Powder bed dynamics of a single-tablet-scale vibratory mixing process

Abstract

Vibratory mixing is a promising technique for the blending of pharmaceutical powders to produce solid dosage forms. In this study we evaluate the particle dynamics inside a single-tablet-scale vibratory mixing device, to gain insight on the contributions of diffusive and convective mixing on the blending performance. To investigate the influence of vibration parameters, the frequency of vibration is varied from 100 to 300 Hz keeping similar acceleration amplitudes. Particle-dynamics evaluation is realized using high-speed video recordings and PIV-analysis.

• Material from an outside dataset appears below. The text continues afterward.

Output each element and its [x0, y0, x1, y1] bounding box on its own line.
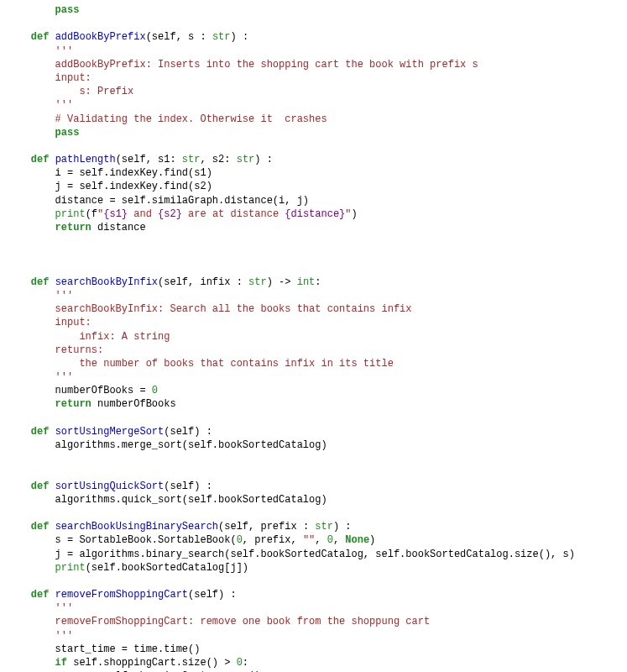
code-block: pass def addBookByPrefix(self, s : str) …: [7, 4, 575, 672]
code-document: pass def addBookByPrefix(self, s : str) …: [0, 0, 627, 672]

The experiments showed faster onset of agitation, higher average velocity magnitudes, and higher apparent granular temperatures for lower vibration frequencies. The size of the dilute zones, predominately responsible for rapid mixing, decreased with increasing frequency. Comparison with studies on the mixing performance from literature revealed a good correlation between the observed dispersion coefficient and the mixing speed, indicating that diffusive mixing mechanisms are the major driving factor in this single-tablet-scale blending process. • Diffusion is the dominant mechanism in vibratory mixing on single-tablet-scale. • Velocity and dispersion coefficient decrease with vibration frequency. • Rapid mixing happens inside active dilute regions in the agitated powder bed. • The position and size of active dilute zones strongly impact the mixing efficacy. • The size of active dilute zones increases for decreasing frequencies.